I wasn't forged in a crucible. I'm not made of iron, and I wasn't wrought from some kind of heroic mold. I am self-guided and maybe even autonomous. I am irrelevant. Tiny. Just like you. And it is so beautiful. It is wonderful to be so small that you can hide in secret places. You can almost disappear. It is almost like being magical. Almost. 

I'm a momentary collection of some kind of existence expressing itself through puppetry...I am a bag of blood and bones and veins and shit. I wasn't called upon to take on any kind of heroic quest. There was no call to arms. The world is fine with letting me quietly sit in the back. 

I'm not an optimist. I'm not one of those people who makes other people happy with their existence. I think I try to be a realist, but I'm not always reasonable, and, really, I don't like labels. I'm not sitting on the shelf of some grocery store for you to gawk at. 

I am engaged with being engaged. I like shiny things. I like to hear birds sing.

I was not sculpted in marble. I am not an archetype. I am not a salesman, and I have no savvy hype. I am so small, I am disappearing as you read this. One more stiff breeze, and I'll be gone. 

I am not some kind of art installation for you to stare at. I am not a performance. I am guiding my flesh suit as best I can. I can almost pretend that I'm like you. I'm usually so good at pretending. 

I am a beautiful nothing. That's all. 

A speck.

       .

Friday, October 18, 2024

2 Minutes. Go!

There are places you can find where their is no noise. No light. These dark spaces allow you to catch your breath. Imagine the sensory stimulus you are constantly bombarded with...it's a miracle that any of our brains work at all. Mine works hard, so sometimes I have to find that dark, quiet place. 

Sometimes I can find the place fishing. It was easy to find it at the bottom of a bottle. Fishing doesn't make you wake up sad and paranoid and anxious. So, I stick to fishing, but it doesn't work as well as whiskey. 

Fishing doesn't have the same power, but it doesn't leave me broken.

It sometimes seems like life is a test. Are you able to find the dark places you need? If not, you will be a failure. And no one likes a failure. 

Sleep is nice if you can't remember your dreams. Sometimes, I get that break. Sometimes, I don't. 

At the end of the day, we are only the safety we feel. We are the subconscious cocoon we create for ourselves. If you don't have one, make one. Try to avoid whiskey. It pays dividends you don't want. 

Trust me.

Friday, October 11, 2024

2 Minutes. Go!

The sounds from the wall are becoming more frequent. More intense. It is a scraping sound. A desperate sound. You thought it was the drugs, but now the drugs are gone, and the noise is not. This is unsettling. This is awful. This is par for the course.

Maybe it's animals. That's what you tell yourself, but you know that you deserve something more than animals in the walls. You deserve to be haunted, tortured; you are begging for it. 

You turn the lights on. Turn them off. Hope that it will make the noise stop, but, if anything, it just gets louder. More insistent. You start attributing emotions to the sound. The sound is getting angry. 

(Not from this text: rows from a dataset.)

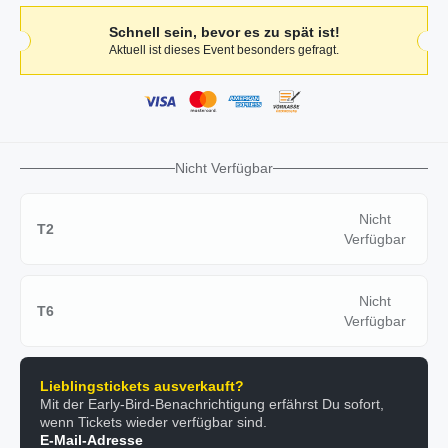
Schnell sein, bevor es zu spät ist!
Aktuell ist dieses Event besonders gefragt.
Nicht Verfügbar
Nicht
T2
Verfügbar
Nicht
T6
Verfügbar
Lieblingstickets ausverkauft?
Mit der Early-Bird-Benachrichtigung erfährst Du sofort,
wenn Tickets wieder verfügbar sind.
E-Mail-Adresse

The police will find a scene they can't begin to explain. The cops will call the station and say, "no, not just dead....torn apart! The whole place is covered in blood." The younger cops feel frightened. They shake and it rattles the guns and batons and tasers they wear. There is nothing worse than a cowardly cop.

They will eventually give up. The house will be torn down. 

There are walls everywhere, though. This is just a temporary lull. 

Can you hear it?

Friday, October 4, 2024

2 Minutes. Go!

You can smile through the pain, but the smile is only on the outside. Inside, you are anything but smiling. You are scared. They were right. You are living your life of quiet desperation. It's not something to be ashamed of. It is all too common. 

When you're small, they shame you for crying. They shame you for showing too much emotion. Too happy is almost as bad as too sad. They set these expectations and give you fucked up ways to look at yourself. 

As you age, they talk about authenticity, but they don't mean it. They don't want to know your sorrows...they just want to see that smile. How are you? Me? I'm fine. Short and sweet. No one has to think too much about it. No empathy required.

The thing they don't tell you is that you are giving up a lot in living for other people. You are taking shots you shouldn't take. You're the one that feels bad. That makes you right. 

I don't know, honestly. I'm just a bag of bones and shit like you. Sometimes, I feel superior, but most of the time I try not to feel at all.